No one likes to feel himself stupid or wilful. Hence he would be ashamed to fall into a common fault, and undergo
humiliation proportioned to its commonness. The most common of all faults is conceit, the notion that we are
of finer quality, better stuff, than we really are. To be a victim of it would be intolerable to a proud man,
and Heine was right. Thus another paradox comes about, — the thoughtful
Theosophist, to the degree he realizes his solidarity with the race, revolts from imitating it in its most conspicuous
feature, and is farthest removed from ordinary humanity at the very moment of his closest identification with
it!
But having thus freed himself from a general tendency, having lost all hesitation to be classified, and no longer
supposing that Karma treats him otherwise than as the rest, such a Theosophist is only started on the path of
right advance. Karma is disciplinary, but it is also explanatory. To the process of knowing oneself, self-analysis
is indispensable. Is not Karma the clue to its method? The fact that I was born here, and not in Zulu land or
China, means something. The fact that I live in the 19th century, not in the 17th or the 21st, has its significance.
The fact that at a
certain epoch Theosophy came within my horizon and that I ran to meet it is suggestive. The fact that I am in
the Theosophical Society, a sharer in the currents of spiritual vitality which sweep through it and enliven it,
privileged to take part in its grand mission of recovering humanity from nonsensical opinions or surface aims,
one of the atoms in a body which is growing and strengthening and working, is full of import. This is the line
of thought each one of us may tread.
But along it are countless other facts, peculiar to the individual and to be interpreted by him alone. Why this
temperament of body or mind, this disposition, this taste, aptitude, tendency, habit, inner yearning? Why this
healthfulness or sickliness, the good fortune at such a time, the sorrow at another? Why am I hampered here and
free there, interested in certain topics, indifferent to others? Why is this burden so persistent and so irksome,
this happiness so apparently unearned? These things are not accidental, casual; they are consequences pointing
back to prior forces, finger-posts indicating the way I must have come. Though an impenetrable mist hides every
feature of the region left, present facts give hints of it, hints which would be revelations to a faculty more
acute. That faculty may be trained. To exercise it is to do more than fancifully speculate, for the tracing back
of effects to causes is a healthful use of the rational power. Then to learn their lesson is a moral renovation.

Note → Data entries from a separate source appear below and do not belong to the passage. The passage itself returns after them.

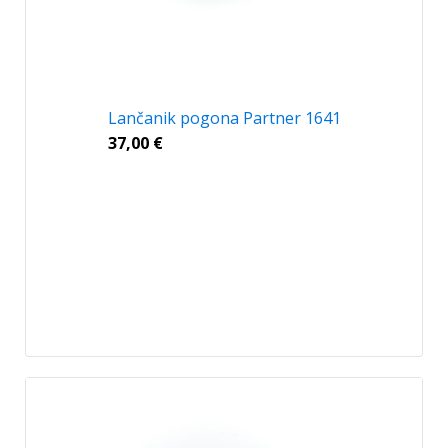
Lančanik pogona Partner 1641
37,00
€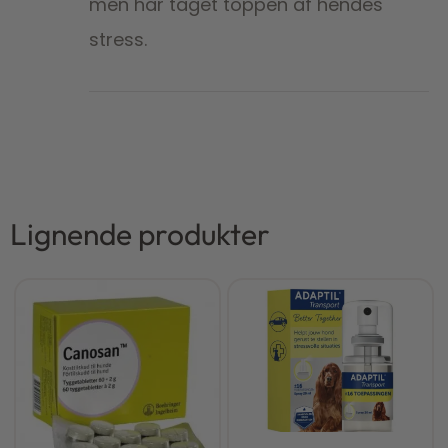
men har taget toppen af hendes
stress.
Lignende produkter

He who cheerfully includes himself [Page 13] within the realm of Law, welcomes Karma as the universal
power which has him, as all other human beings, in its control, feels the common faults discreditable to one
who should have reasoned for himself beyond them, and interprets the contents of this life as outlining the character
of the past and the possibilities of the future, is a philosopher after the pattern of the Wisdom religion. For
he has first perceived Truth through intelligence, and then practised duty through devotion.